Lecture 014

Hashing Algorithms

Advantage: $O(1)$ average for search, insert, delete, and $O(m)$ space.

There are 3 types of Hashing Algorithms:

Bucket Hashing with Separate Chaining
Bucket Hashing with Linear Probing (or Open Addressing)
Cryptographic Signature Hashing

Note that they are many advanced hashing schemes including: Bloom Filters, Cuckoo Hashing, Consistent Hashing, ...

Bucket Hashing with Separate Chaining

Definition: bucket hash function

$U$ : the space of key Universe
$K \subset U$ : the actual set of keys that we use. $m = |K| << |U|$ .
$B$ : the space of buckets partitioned into $B_i \sim \text{Binomial}(m, \frac{1}{n})$ . $n = |B|$ .
$k \in U$ : single key
$h : U \rightarrow B$ : hashing function
$\alpha = \frac{m}{n}$ : load factor, how many keys per bucket on average

Simple Uniform Hashing Assumption (SUHA): $h$ is SUHA if each key $k \in K$ has probability $\frac{1}{|B|}$ of mapping to any bucket $b \in B$ . ( $(\forall k_i \in K, b_i \in B)(Pr\{h(k_i) = b_i\} = \frac{1}{|B|})$ ). Moreover, the hash values of different keys are independent, $Pr\{h(k_1) = b_1 \cap h(k_2) = b_2 \cap ... \cap h(k_i) = b_i\} = \frac{1}{n^i}$ .

Note that $h(k)$ is deterministic, not probabilistic ( $Pr\{h(k) = b\} = \frac{1}{n}$ is not true). To resolve this issue, we need a universal family of hashing functions $H = \{h_1, h_2, ..., h_n\}$ . A random hashing function $h_i \in H$ is chosen for the specific instance of hash table.
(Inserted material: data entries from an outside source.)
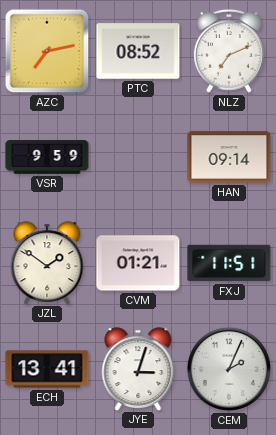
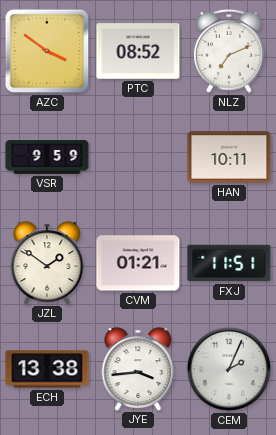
AZC: 7:13 -> 3:51
HAN: 09:14 -> 10:11
ECH: 13:41 -> 13:38
JYE: 3:03 -> 3:44
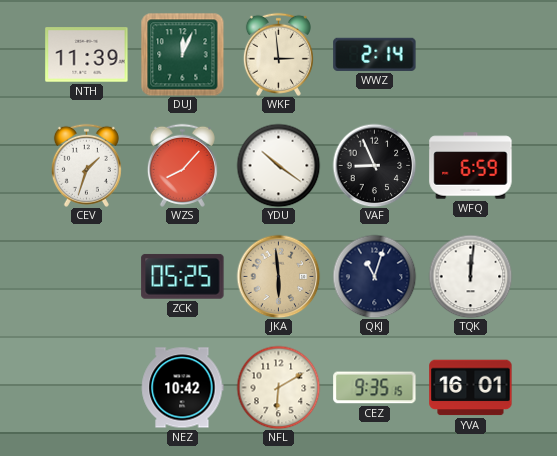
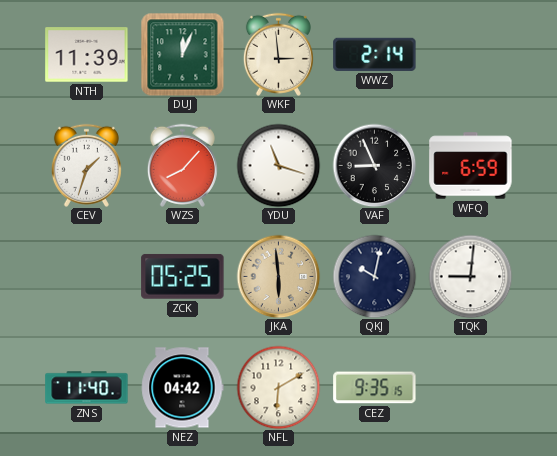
YDU: 10:21 -> 11:18
QKJ: 11:03 -> 10:02
TQK: 12:01 -> 9:01
ZNS: none -> 11:40
NEZ: 10:42 -> 04:42
YVA: 16:01 -> none
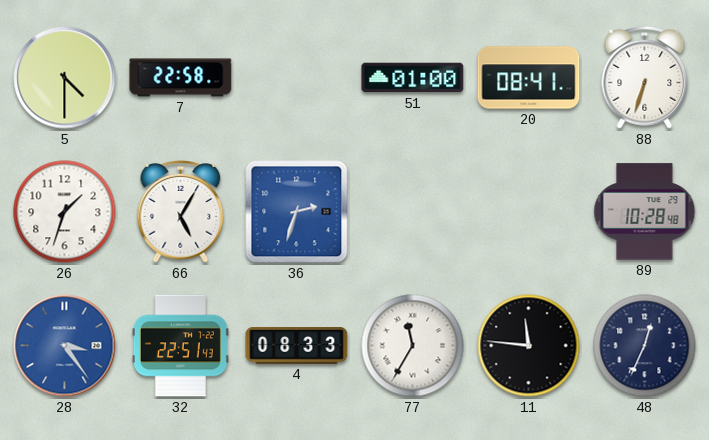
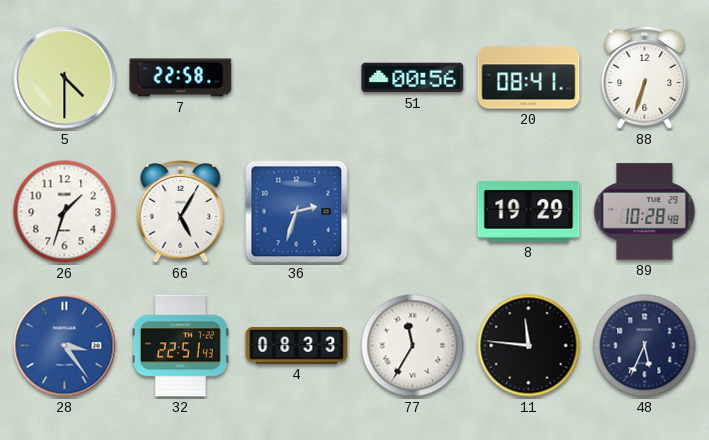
51: 01:00 -> 00:56
8: none -> 19:29
48: 12:34 -> 5:34
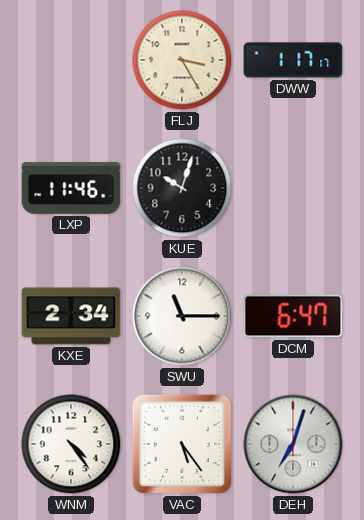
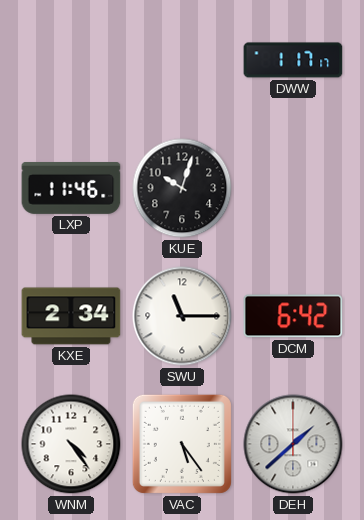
FLJ: 3:25 -> none
DCM: 6:47 -> 6:42
DEH: 7:03 -> 1:38
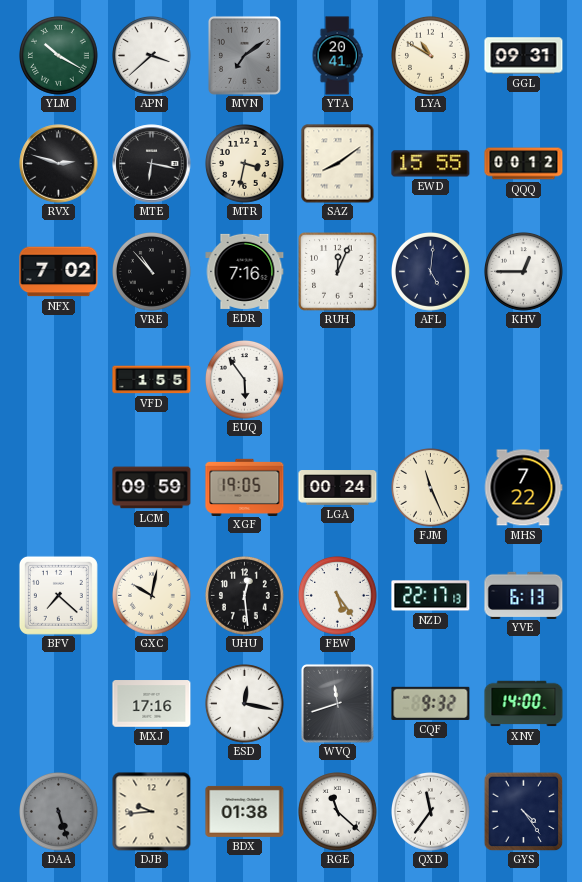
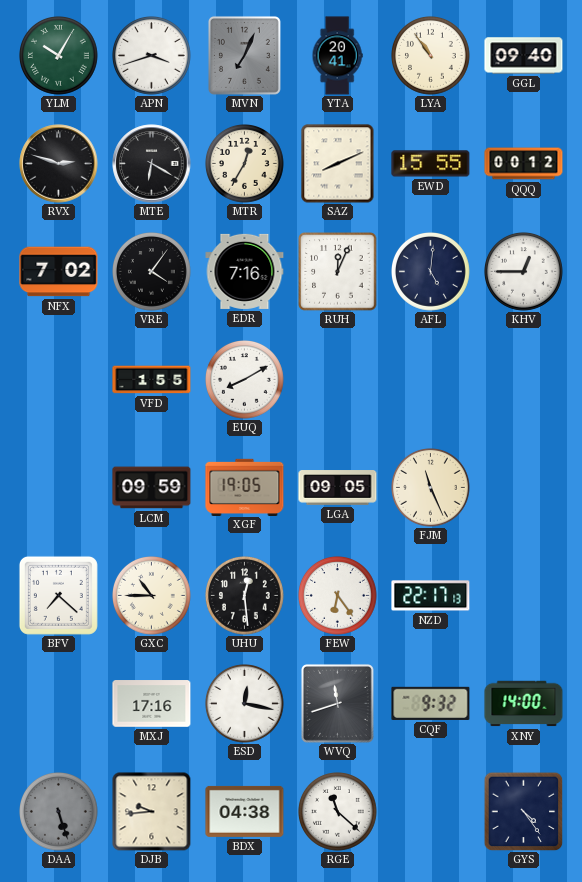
YLM: 10:20 -> 10:05
APN: 3:38 -> 3:42
MVN: 7:09 -> 7:04
LYA: 10:50 -> 10:54
GGL: 09:31 -> 09:40
MTE: 6:17 -> 6:20
MTR: 3:32 -> 12:35
SAZ: 8:09 -> 8:11
VRE: 10:53 -> 4:06
EUQ: 5:54 -> 8:10
LGA: 00:24 -> 09:05
MHS: 7:22 -> none
GXC: 10:02 -> 10:45
FEW: 5:24 -> 6:24
YVE: 6:13 -> none
BDX: 01:38 -> 04:38
QXD: 11:36 -> none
What is $E[B_i]$ ? Let $I_k$ be indicator random variable that key $k$ maps to bucket $i$ , then:

$E[B_i] = \sum_{k = 1}^m E[I_k] = \sum_{k = 1}^m \frac{1}{n} = \frac{m}{n} = \alpha$

You can also conclude this by knowing that $B_i \sim \text{Binomial}(m, \frac{1}{n})$

When $m$ is high, $p = \frac{1}{n}$ is low, then $B_i \sim \text{Binomial}(m, \frac{1}{n}) \simeq \text{Poisson}(mp) = \text{Poisson}(\alpha)$ with $E[B_i] \simeq \alpha, Var(B_i) \simeq \alpha$

// TODO: exit exercise 4.4 to include binomial's relation with Poisson

When $\alpha$ is high, $B_i \sim \text{Binomial}(m, \frac{1}{n}) \simeq \text{Poisson}(\alpha) \simeq \text{Normal}(\alpha, \alpha)$

If the number of bucket $n$ equals the number of keys $m$ , then as we showed in the last section, with high probability, $B_i \in O(\frac{\ln n}{\ln \ln n})$ .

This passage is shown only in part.